When it comes to technology it is normally the larger multinational companies that dip their toe in the water and, in some instances, take a full body plunge at an early stage. This is understandable insomuch as it is normally the larger companies that have the more generous budgets that can be set aside for such adventures in modernity. The smaller to medium-sized companies, on the other hand, might consider that they don’t have the money available to make such investments – or maybe feel they only have the wherewithal to push the technology envelope so far. Another reason for some SME’s lack of focus in the direction of the latest tech may be simply because they are so busy keeping their head above water with the orders coming in and the books to balance that they don’t feel they have the time and resources to give too much thought to the automation revolution that’s happening all around them.


Nevertheless, according to managed services provider, EACS, adopting new automation technologies should now be in the everyday thinking for businesses of all sizes, particularly among SMEs. EACS comments that although automation technologies are becoming increasingly accessible, SMEs in the UK are still lagging significantly behind larger corporations. This is according to a recent report published by MPs on the Business, Energy and Industrial Strategy (BEIS) Committee. The findings revealed SMEs are likely to lack digital skills and most unlikely to adopt automation technology (with an adoption rate of only 4%, compared with 28% of large businesses). Moreover, the committee found a lack of awareness and understanding of automation is harming SME productivity.

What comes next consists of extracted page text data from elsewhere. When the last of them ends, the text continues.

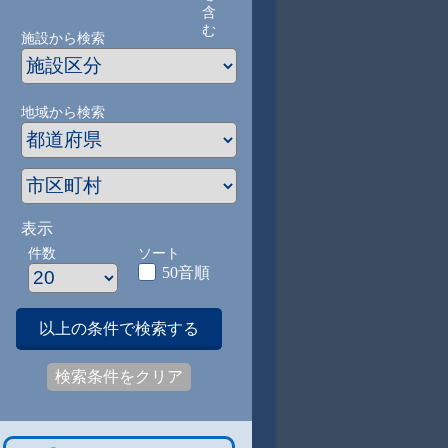
含
む
施設から検索
地域から検索
表示
件数
ソート
50音順
以上の条件で検索する
検索条件をクリア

Stuart Dickinson, COO of EACS, believes the report offers a timely reminder that uptake in automation technologies and AI-related systems is slow in the UK, particularly among the small and medium-sized businesses in our economy. Among many other issues, Dickinson maintains that this is primarily down to security concerns and fears that a rise in automation in the workplace leads to human job losses. “However, we firmly believe that there isn’t a single organisation in the country, big or small, that would not benefit from automation technologies and AI-related systems, as they give businesses of any size a cost-effective way to compete differently,” he added. “They allow businesses to remove the burden that legacy technologies, cumbersome manual processes and repetitive tasks are having on their day-to-day operations. By automating repetitive and necessary tasks with improved accuracy and efficiency, businesses will then be able to focus and invest more time in retraining and reskilling workers in different, more productive areas. Furthermore, they offer businesses the potential for a low-cost, accessible way to understand their data faster, enabling them to make better and more informed decisions.”